Guru cenderung bersikap otoriter dan ingin “menggurui” dalam diskusi. Sebagai orang yang
serba tau diluar kelas, dia akan berkelakuan sama seperti diluar kelas.
Guru cenderung bersikap konservatif baik didalam pendiriannya maupun dalam hal-hal lahiriah,
seperti pakaian.
Guru pada umumnya tidak terdorong oleh motivasi yang kuat untuk menjadi guru. Seorang
memasuki lembaga pendidikan guru, sering karena pilihan lain tertutup.
Guru pada umumnya tidak mempunyai ambisi yang kuat untuk mencapai kemajuan.
Guru dipandang kurang agresif dalam menghadapi berbagai masalah.
Guru cenderung untuk memandang guru-guru sebagai kelompok yang berbeda dari golongan
lain. Kecenderungan ini turut menimbulkan stereotip guru.
Guru menunjukkan kesediaan untuk berbakti dan berjasa.
Gambaran diatas tentang ciri-ciri guru tidak semuanya dapat dibuktikan, namun orang
mempunyai suatu bayangan tertentu tentang pribadi guru pada umumnya. Walaupun gambaran itu
tidak benar sepenuhnya, orang akan berinteraksi dengan guru berdasarkan gambaran yang ada
padanya.

d. Memilih Jabatan Guru


Sukar memperoleh data yang obyektif tentang pribadi calon guru dan alasan untuk memilih
pekerjaan sebagai guru. Bila calon-calon ditanyakan tentang alasan mereka memilih pekerjaan
guru, biasanya mereka menjawab bahwa pilihan itu sesuai dengan cita-cita untuk berbakti kepada
nusa dan bangsa dengan mendidik generasi muda. Kita tidak tau berapa di antara mereka yang
sebenarnya tidak berhasil memasuki perguruan tinggi lain yang lebih mereka prioritaskan. Bila
kita tanyakan murid-murid SMA jarang ada yang ingin menjadi guru. Profesi keguruan, khususnya
pada tingkat SD, makin lama makin banyak dipegang oleh kaum wanita, bahkan di USA atau
jepang dengan guru pada tingkat SD selalu dimaksud ibu guru. Lambat laun guru-guru wanita juga
mengajar pada tingkat SLTP, SMA bahkan perguruan tinggi. Bila guru kebanyakan terdiri atas
wanita seperti di SD maka jabatan guru akan diidentifikasikan dengan pekerjaan wanita sehingga
kaum pria akan menjauhinya bila terbuka pekerjaan lain.

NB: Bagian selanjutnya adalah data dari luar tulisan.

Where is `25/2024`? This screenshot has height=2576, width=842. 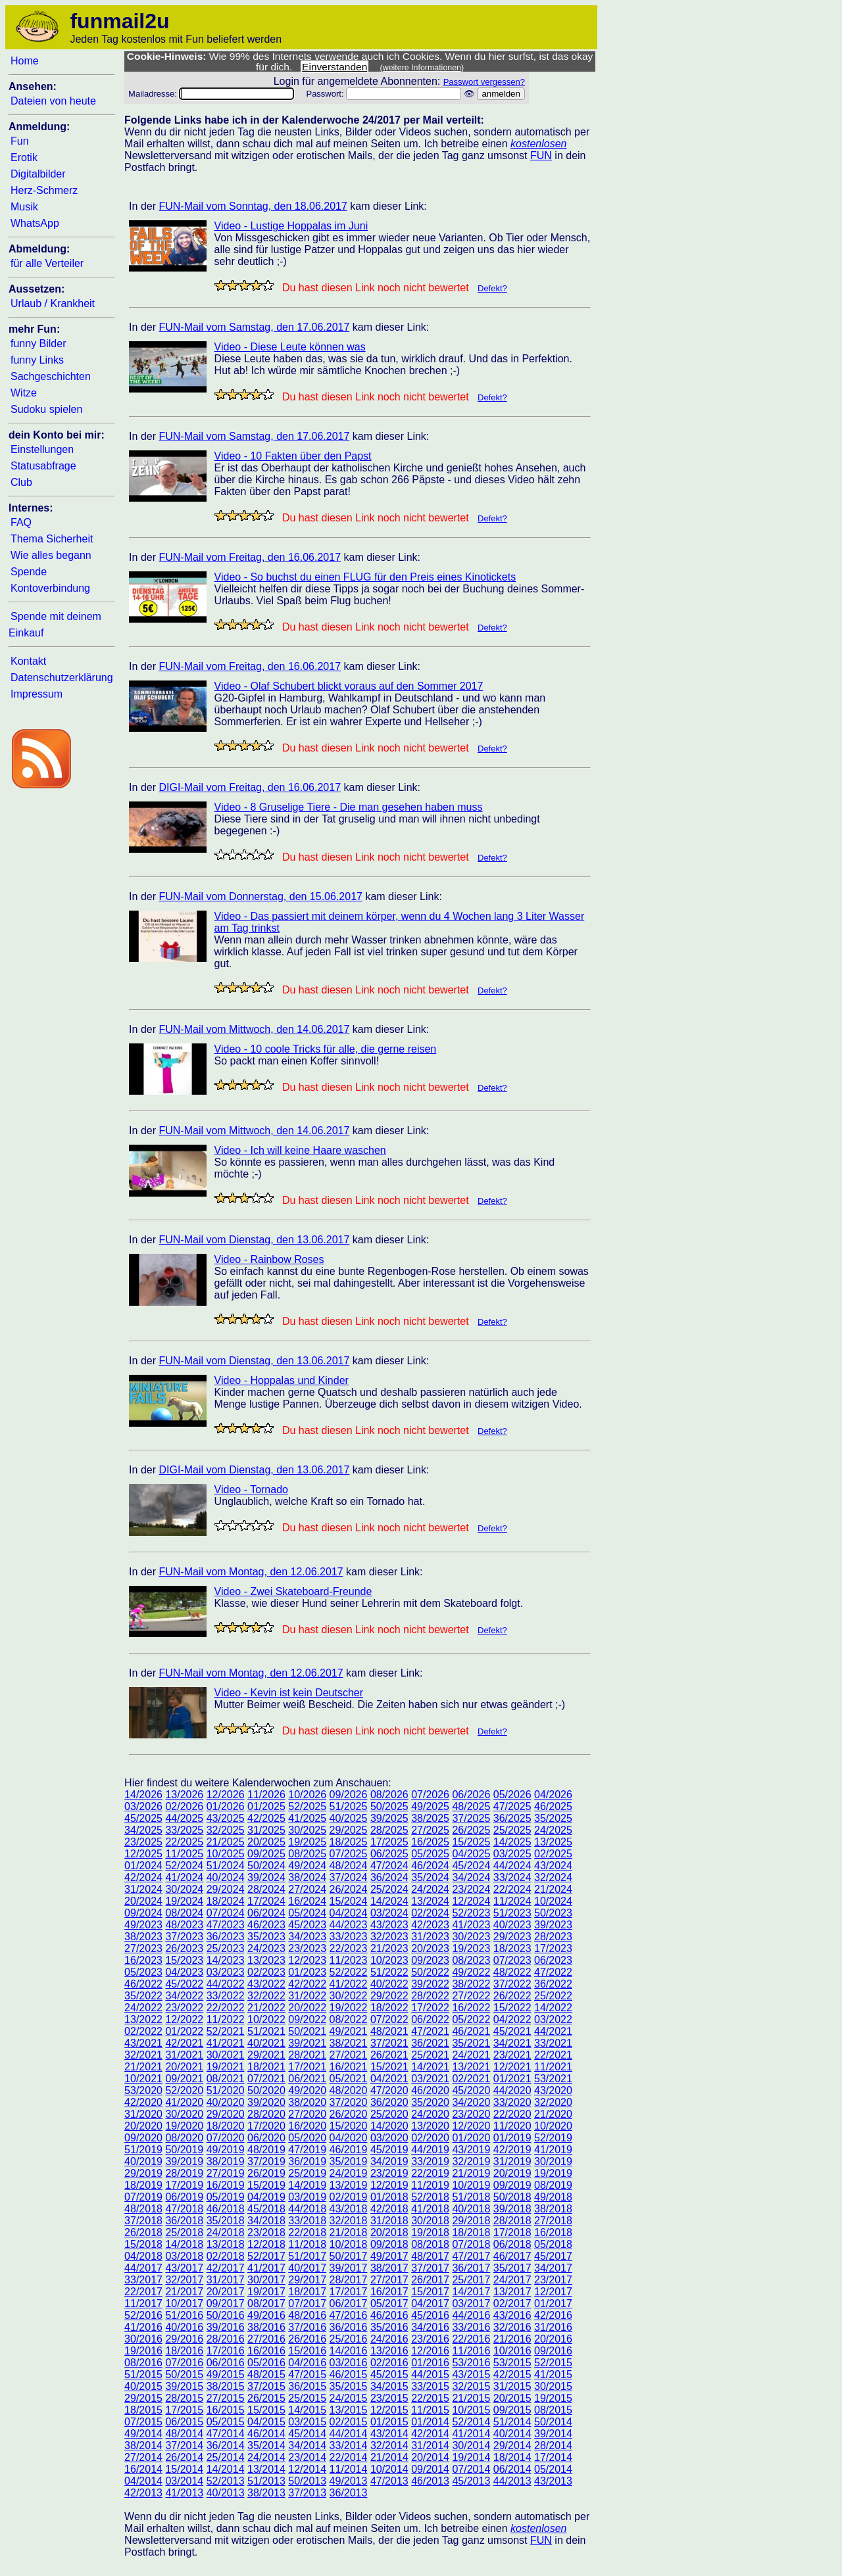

Dalam kenyataan dilihat bahwa guru-guru menunjukkan kepribadian tertentu sesuai dengan
jabatannya. Apakah mereka memiliki kepribadian itu sebelum memasuki lembaga pendidikan
guru, jadi memilih jabatan sesuai dengan jabatannya ataukah kepribadian guru itu terbentuk selama
menjalani pendidikan atau setelah mereka bekerja sebagai guru dan menyesuaikan diri dengan
norma kelakuan seperti yang diharapkan oleh masyarakat.

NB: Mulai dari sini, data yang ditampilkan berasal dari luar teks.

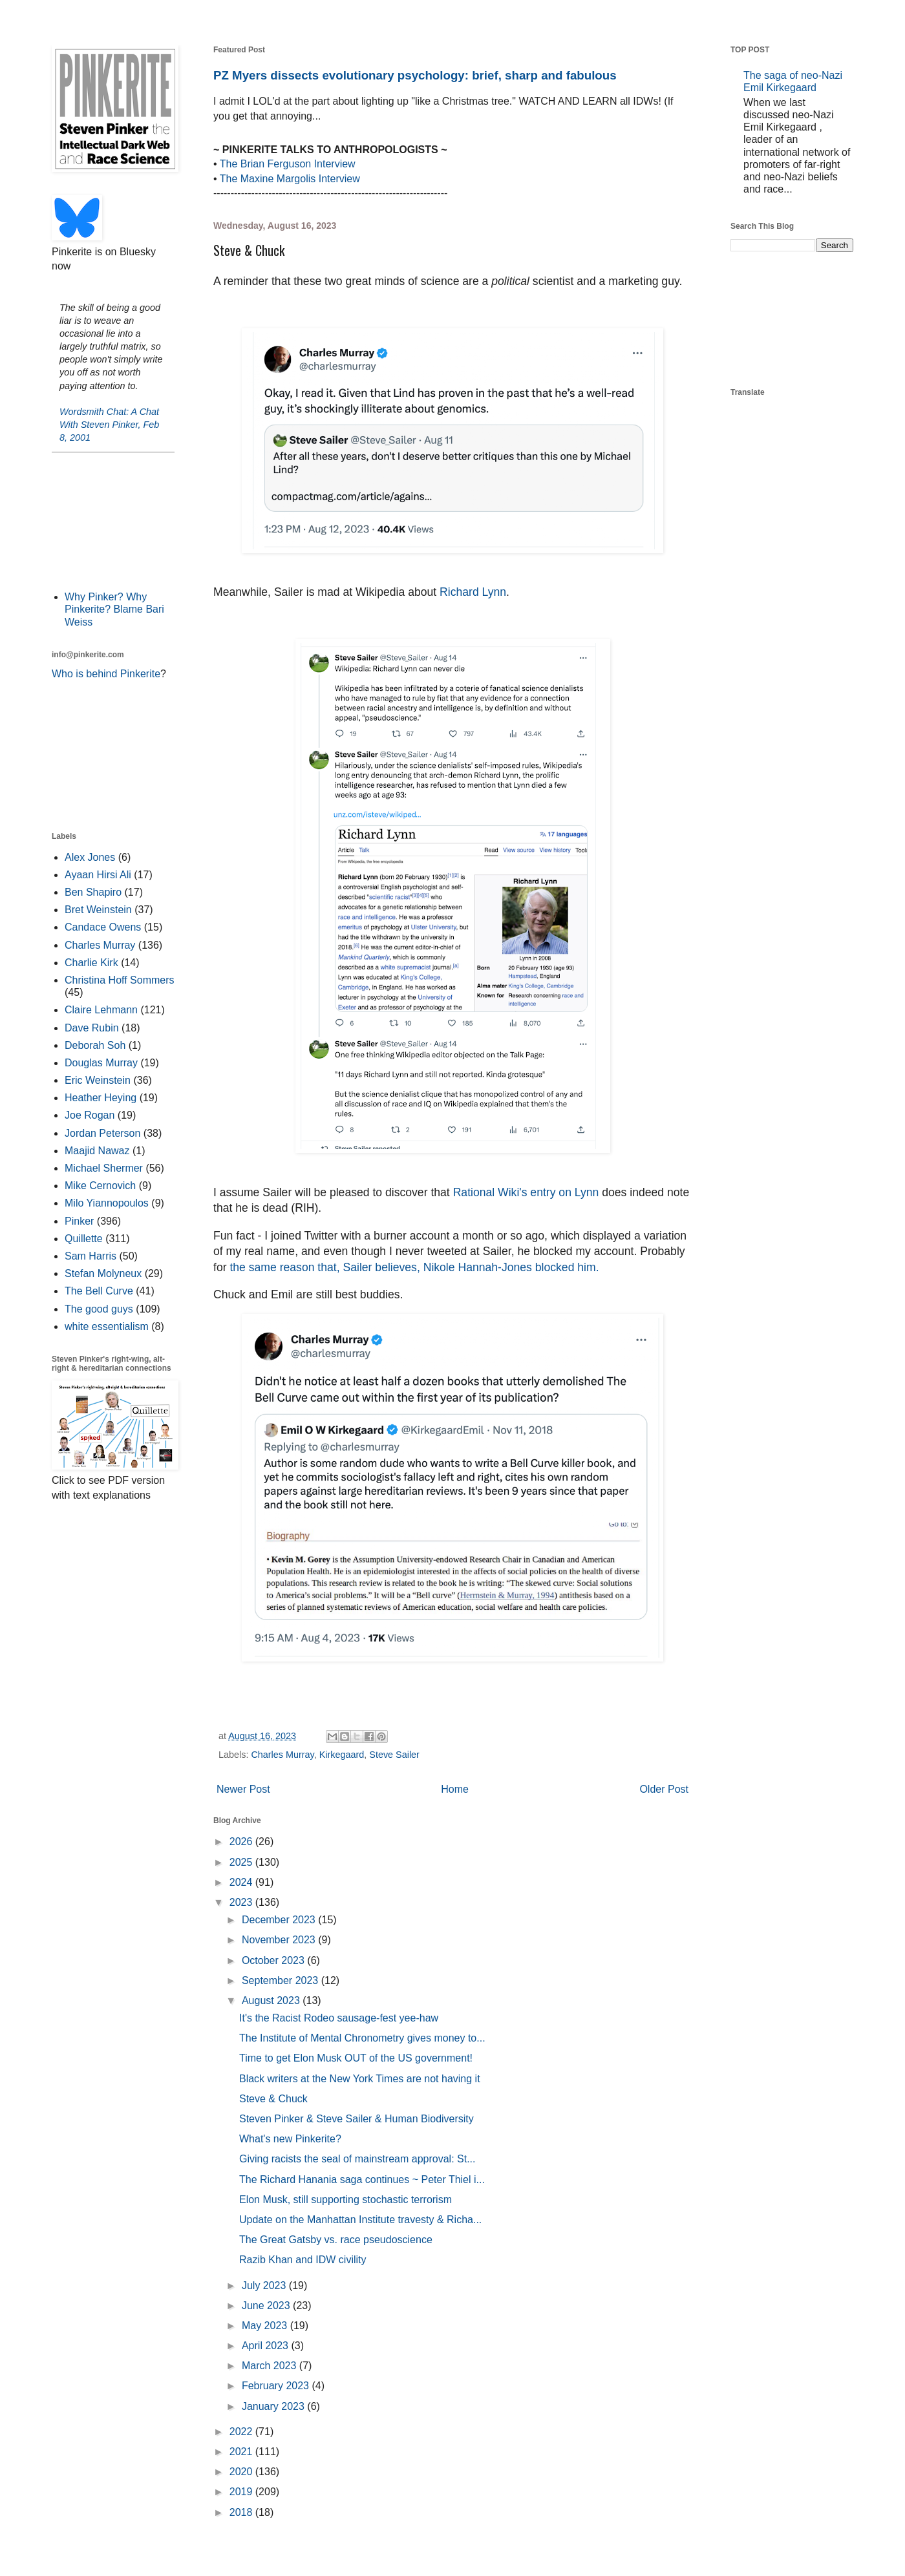 This screenshot has height=2576, width=905. I want to click on Razib Khan and IDW civility, so click(303, 2259).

Dalam kelas guru memegang posisi yang sangat berkuasa. Ia dapat menegur dan menghukum
tiap pelanggaran. Guru berkepribadian buruk dapat menyalahgunakan kekuasaannya dalam bentuk
sadisme yang sangat merugikan anak dan dirinya sendiri. Maka karena larangan memberikan
larangan fisik harus tetap dipertahankan. Orang yang mempunyai gangguan mental hendaknya
jangan menjadi guru.
Tak dapat disangkal kebanyakan guru dengan penuh dedikasi dengan menunjukkan kesediaan
yang tinggi untuk berbakti kepada pendidikan anak dan masyarakat. Sekalipun guru tidak
menonjolkan upah finansial ia juga manusia biasa yang harus menghidupi keluarganya. maka
sudah selayaknya nasib guru senantiasa menjadi perhatian pemerintah dan masyarakat.

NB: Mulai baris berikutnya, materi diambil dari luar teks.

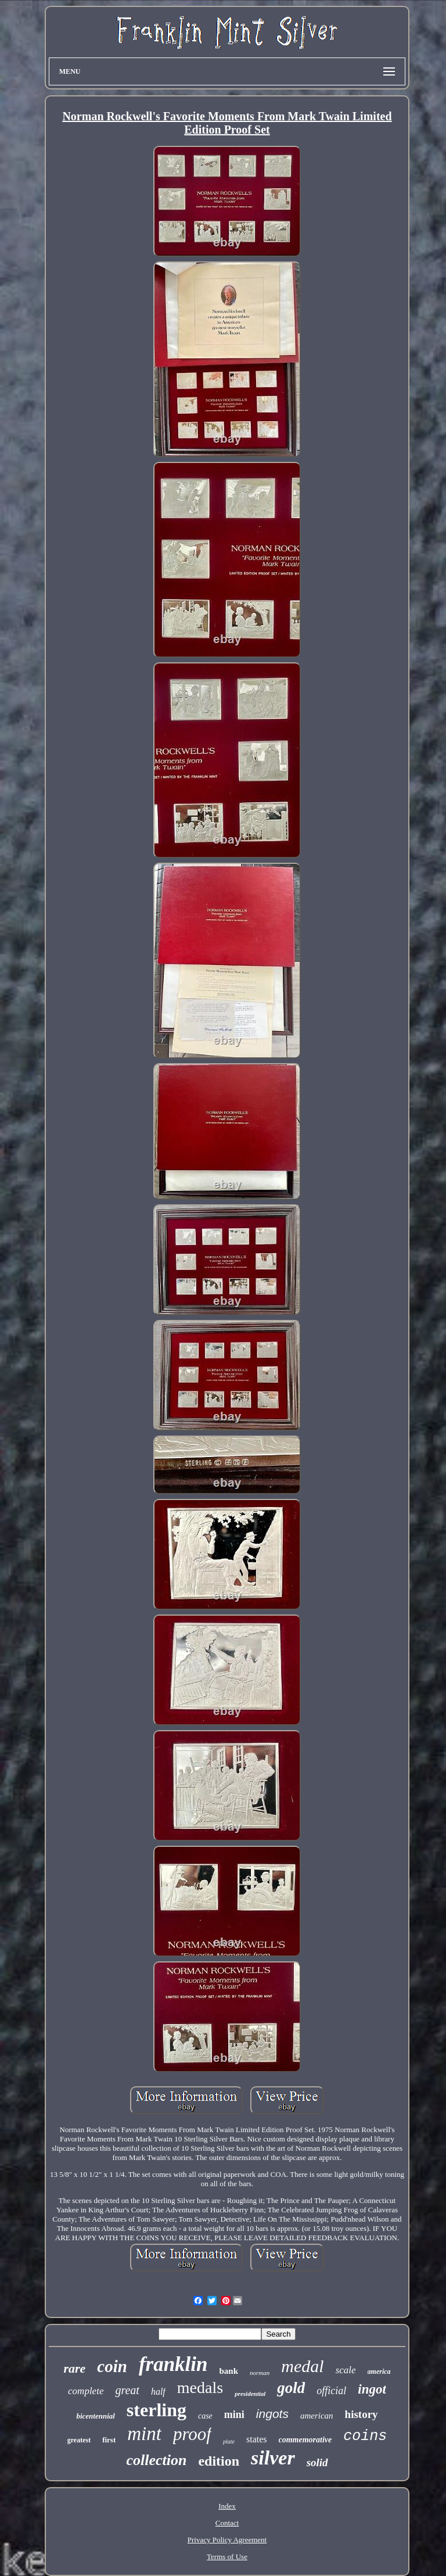 The height and width of the screenshot is (2576, 446). I want to click on mint, so click(144, 2433).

e. Ketegangan Dalam Profesi Keguruan
Dalam pembicaraan-pembicaraan populer, mengajar seringkali disebut sebagai profesi, guru
adalah profesi.[3] Berikut ini adalah beberapa ketegangan dalam profesi keguruan:

a) Tiap pekerjaan mengandung aspek-aspek yang dapat menimbulkan ketegangan, apakah


pekerjaan sebagai diplomat, penerbang, supir,dokter atau guru. Jabatan guru tidak dapat dikatakan
menjadi idaman atau panggilan bagi kebanyakan pemuda. Apa yang diharapkan guru dari
jabatannya? Antara lain:
· Keuntungan ekonomis, imbalan finansial.
· Status, kedudukan yang terhormat dalam masyarakat.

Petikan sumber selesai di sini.